#### TO DO
In the entries below, find the line with "real en este" and print exactly every line from there up to and including the line with "estadísticas actuales, menos del", with no other lines.

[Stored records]
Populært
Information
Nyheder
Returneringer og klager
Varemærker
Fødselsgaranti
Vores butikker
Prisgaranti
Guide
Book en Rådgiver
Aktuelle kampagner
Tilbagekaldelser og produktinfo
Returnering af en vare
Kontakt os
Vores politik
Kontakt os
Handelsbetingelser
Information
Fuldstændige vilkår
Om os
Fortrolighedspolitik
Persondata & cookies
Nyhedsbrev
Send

* * *

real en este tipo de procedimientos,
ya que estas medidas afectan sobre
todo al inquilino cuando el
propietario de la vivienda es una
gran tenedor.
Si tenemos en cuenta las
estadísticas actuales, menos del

#### TASK OUTPUT
real en este tipo de procedimientos,
ya que estas medidas afectan sobre
todo al inquilino cuando el
propietario de la vivienda es una
gran tenedor.
Si tenemos en cuenta las
estadísticas actuales, menos del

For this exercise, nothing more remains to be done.